The Coq mailing list

[Stephan Merz <Stephan.Merz AT loria.fr>]

I originally posted this announcement a while ago, but due to some requests 
we received, we decided to extend the application deadline to May 15. If you 
are interested, please send us your application. Informal inquiries are also 
welcome.

Stephan

----

Research team: Tools for Proofs, MSR-INRIA Joint Centre
=======================================================

The Microsoft Research-INRIA Joint Centre is offering a 2-year position for a 
post-doctoral researcher to contribute to a proof development environment for 
TLA+ developed in the Tools for Proofs project (see 
http://www.msr-inria.inria.fr).

Research Context
================

TLA+ is a language for specifying and reasoning about systems, including 
concurrent and distributed systems.  It is based on first-order logic, set 
theory, temporal logic, and a module system. TLA+ and its tools have been 
used in industry for over a decade.  More recently, we have extended TLA+ to 
include hierarchically structured formal proofs that are independent of any 
proof checker.  We have released several versions of the TLAPS proof checker 
(http://msr-inria.inria.fr/~doligez/tlaps/) and integrated it into the TLA+ 
Toolbox, an IDE for the TLA+ tools 
(http://research.microsoft.com/en-us/um/people/lamport/tla/toolbox.html).
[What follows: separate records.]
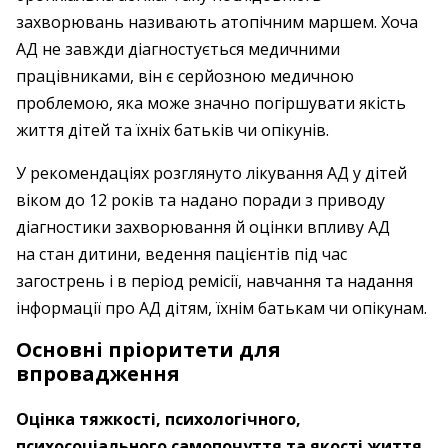
захворювань називають атопічним маршем. Хоча
АД не завжди діагностується медичними
працівниками, він є серйозною медичною
проблемою, яка може значно погіршувати якість
життя дітей та їхніх батьків чи опікунів.
У рекомендаціях розглянуто лікування АД у дітей
віком до 12 років та надано поради з приводу
діагностики захворювання й оцінки впливу АД
на стан дитини, ведення пацієнтів під час
загострень і в період ремісії, навчання та надання
інформації про АД дітям, їхнім батькам чи опікунам.
Основні пріоритети для
впровадження
Оцінка тяжкості, психологічного,
психосоціального самопочуття та якості життя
TLAPS and the Toolbox support the top-down development of proofs and the 
checking of individual proof steps independently of the rest of the proof.  
This helps users focus on the part of the proof they are working on.  
Although still lacking important features, TLAPS is already a powerful tool 
and has been used for a few verification projects, including a proof of the 
safety properties of a Byzantine-fault tolerant consensus algorithm 
(http://research.microsoft.com/en-us/um/people/lamport/tla/byzpaxos.html).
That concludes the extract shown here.